From: "richard flores" <12thst@bellsouth.net>
Newsgroups: alt.org.natl-assn-mortgage-brokers
Subject: Re: Loan Options
Date: Fri, 17 Oct 2003 01:41:55 -0400
nice tip, thanks
"Jeff Strickland" wrote in message
news:volied98fr82f7@corp.supernews.com...
>
> "richard flores" <12thst@bellsouth.net> wrote in message
> news:Ij%hb.3282$JE4.2725@bignews4.bellsouth.net...
> >
> > Which solution would be more appealing on these two mortgages?
> >
> > Option 1:
> > Take a loan for 95% at 180,500 @ 5.75 and PMI of $117.33 per month.
> >
> The loan payment, principle and interest, is 1053.35. Add the PMI, and the
> payment is 1170.68. The PMI is not tax deductable.
>
>
>
>
> > Option 2:
> > 80/15/5
> > Finance 80% or $152,000 at 5.75% and the other 15% ($28,000) at 7% fixed
> and
> > ammortized over fifteen years.
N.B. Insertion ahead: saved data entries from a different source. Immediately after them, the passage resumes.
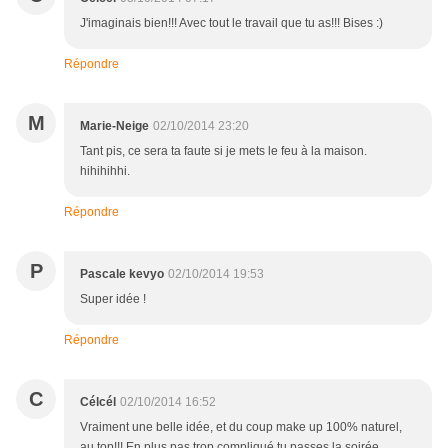
J'imaginais bien!!! Avec tout le travail que tu as!!! Bises :)
Répondre
M
Marie-Neige
02/10/2014 23:20
Tant pis, ce sera ta faute si je mets le feu à la maison.
hihihihhi.
Répondre
P
Pascale kevyo
02/10/2014 19:53
Super idée !
Répondre
C
Célcél
02/10/2014 16:52
Vraiment une belle idée, et du coup make up 100% naturel,
au top!!! En plus pas trop compliqué tu passes la soirée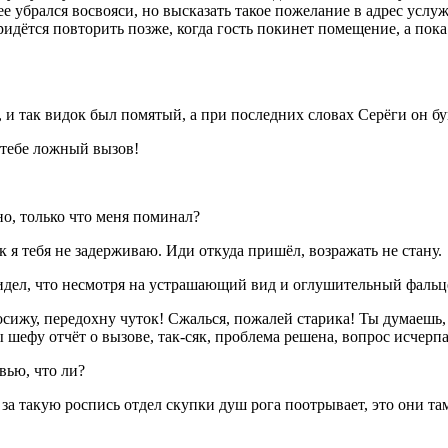
е убрался восвояси, но высказать такое пожелание в адрес услу
идётся повторить позже, когда гость покинет помещение, а пок
, и так видок был помятый, а при последних словах Серёги он бу
 тебе ложный вызов!
но, только что меня поминал?
 я тебя не задерживаю. Иди откуда пришёл, возражать не стану.
увидел, что несмотря на устрашающий вид и оглушительный фальце
осижу, передохну чуток! Сжалься, пожалей старика! Ты думаешь
 шефу отчёт о вызове, так-сяк, проблема решена, вопрос исчерпа
вью, что ли?
а такую роспись отдел скупки душ рога поотрывает, это они там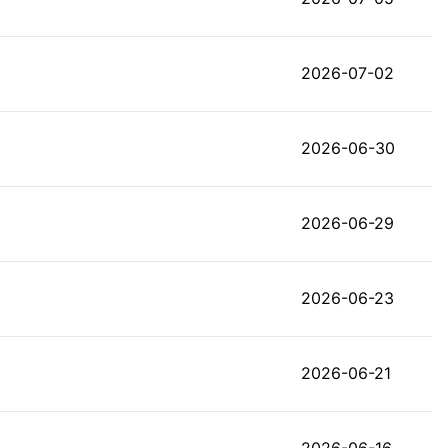
2026-07-02
2026-06-30
2026-06-29
2026-06-23
2026-06-21
2026-06-16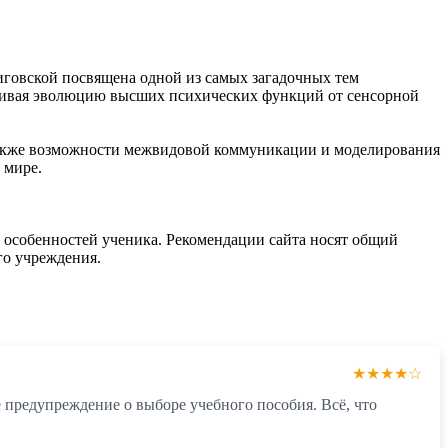
говской посвящена одной из самых загадочных тем
леживая эволюцию высших психических функций от сенсорной
а также возможности межвидовой коммуникации и моделирования
 мире.
 особенностей ученика. Рекомендации сайта носят общий
го учреждения.
★★★★☆
е предупреждение о выборе учебного пособия. Всё, что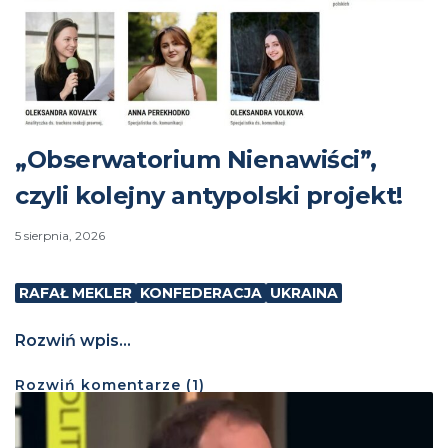
„Obserwatorium Nienawiści”,
czyli kolejny antypolski projekt!
5 sierpnia, 2026
RAFAŁ MEKLER
KONFEDERACJA
UKRAINA
Rozwiń wpis...
Rozwiń
komentarze (
1
)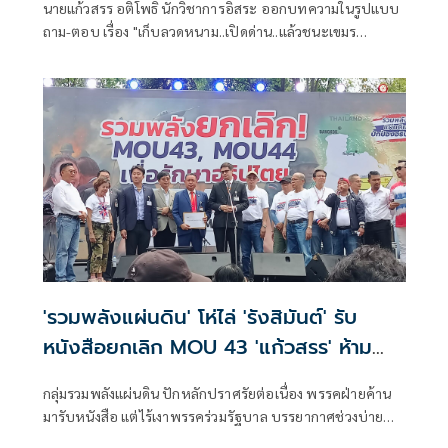
นายแก้วสรร อติโพธิ นักวิชาการอิสระ ออกบทความในรูปแบบ
ถาม-ตอบ เรื่อง "เก็บลวดหนาม..เปิดด่าน..แล้วชนะเขมร
ด้วย“สันติภาพ” ???"
'รวมพลังแผ่นดิน' โห่ไล่ 'รังสิมันต์' รับ
หนังสือยกเลิก MOU 43 'แก้วสรร' ห้าม
ม็อบก็ไม่ฟัง
กลุ่มรวมพลังแผ่นดิน ปักหลักปราศรัยต่อเนื่อง พรรคฝ่ายค้าน
มารับหนังสือ แต่ไร้เงาพรรคร่วมรัฐบาล บรรยากาศช่วงบ่าย
เดือด! มวลชนตะโกนโห่ 'พรรคส้ม' แม้ 'แก้วสรร' ปราม ก็ไม่มีผล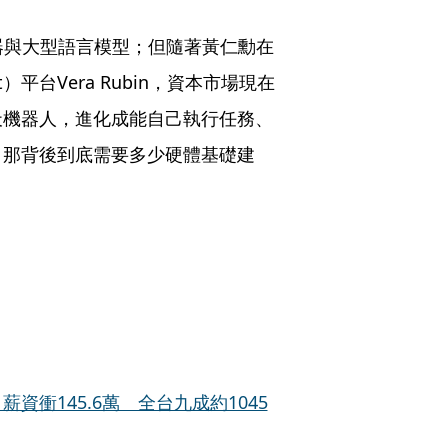
服器與大型語言模型；但隨著黃仁勳在
t）平台Vera Rubin，資本市場現在
天機器人，進化成能自己執行任務、
，那背後到底需要多少硬體基礎建
資衝145.6萬 全台九成約1045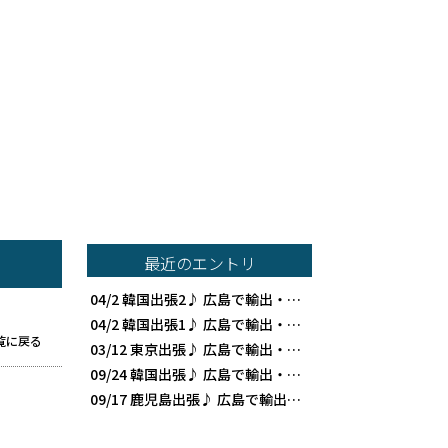
最近のエントリ
04/2
韓国出張2♪ 広島で輸出・食品貿易ならAKF貿易
04/2
韓国出張1♪ 広島で輸出・食品貿易ならAKF貿易
覧に戻る
03/12
東京出張♪ 広島で輸出・食品貿易ならAKF貿易
09/24
韓国出張♪ 広島で輸出・食品貿易ならAKF貿易
09/17
鹿児島出張♪ 広島で輸出・食品貿易ならAKF貿易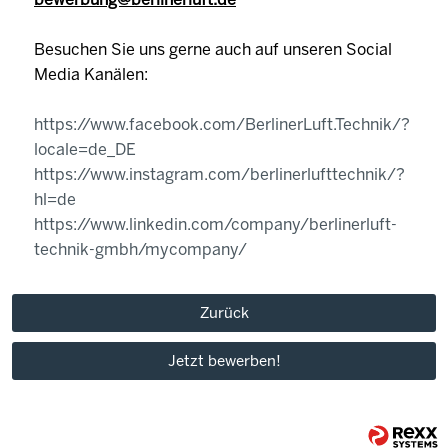
Besuchen Sie uns gerne auch auf unseren Social
Media Kanälen:
https://www.facebook.com/BerlinerLuft.Technik/?
locale=de_DE
https://www.instagram.com/berlinerlufttechnik/?
hl=de
https://www.linkedin.com/company/berlinerluft-
technik-gmbh/mycompany/
Zurück
Jetzt bewerben!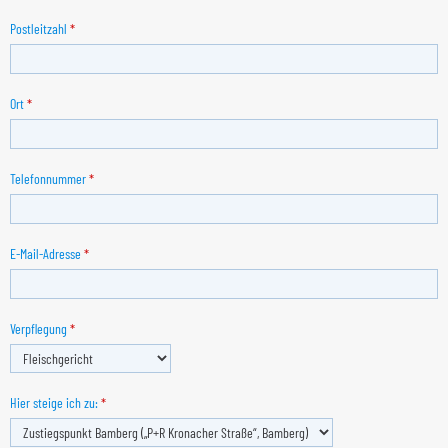
Postleitzahl
*
Ort
*
Telefonnummer
*
E-Mail-Adresse
*
Verpflegung
*
Hier steige ich zu:
*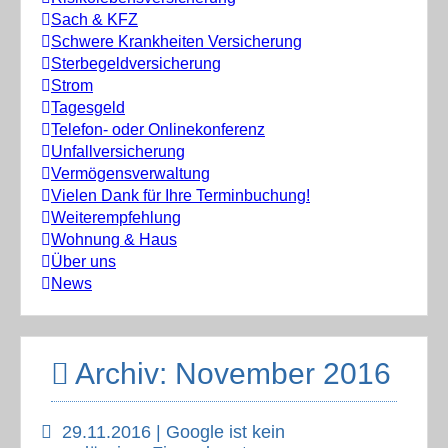
Sach & KFZ
Schwere Krankheiten Versicherung
Sterbegeldversicherung
Strom
Tagesgeld
Telefon- oder Onlinekonferenz
Unfallversicherung
Vermögensverwaltung
Vielen Dank für Ihre Terminbuchung!
Weiterempfehlung
Wohnung & Haus
Über uns
News
Archiv: November 2016
29.11.2016 | Google ist kein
No PMI
> >
> The proposed 1st gives a payment (P & I) of 887.03, and the 2nd gives a
> payment of 251.67, added together the total payment is 1138.70. You save
> 31.98 per month with this plan, AND the interest on the 2nd is tax
> deductable. This gives you nearly $600 per year in tax deductions.
>
>
>
>
> > (Also, should I get a fixed rate on the 15% loan or a Home Equity line
of
> > credit?)
> >
> Get the Fixed. The HELOC is an adjustable that can easily exceed the 7%
rate
> that you are getting today. The HELOC is better suited to loans where you
> need "working capital". Lets say you had been in the house for a few years
> and wanted to buy a new car. You could use a HELOC to buy the car and get
a
> tax deduction because the loan is tied to the property instead of the
> vehicle. You pay the loan back, then decide you want to take a trip. Write
a
> check against the HELOC, and pay it back at a lower rate than the credid
> card companies will give. Maybe you need a new kitchen, the HELOC will get
> it installed.
>
> In your situation, you will be using 100% of the HELOC on the very first
> day, and a typical HELOC borrower will use a portion of the loan on the
> first day, and keep the remaining portion in loan reserve until the need
for
> the funds arises. In a HELOC, you only pay interest on the portin of the
> funds that you have actually spent, on a Home Equity Loan (2nd), you will
> get the full amount of the funds immediately, and pay interest on the
entire
> amount, even if you have not physically spent it yet.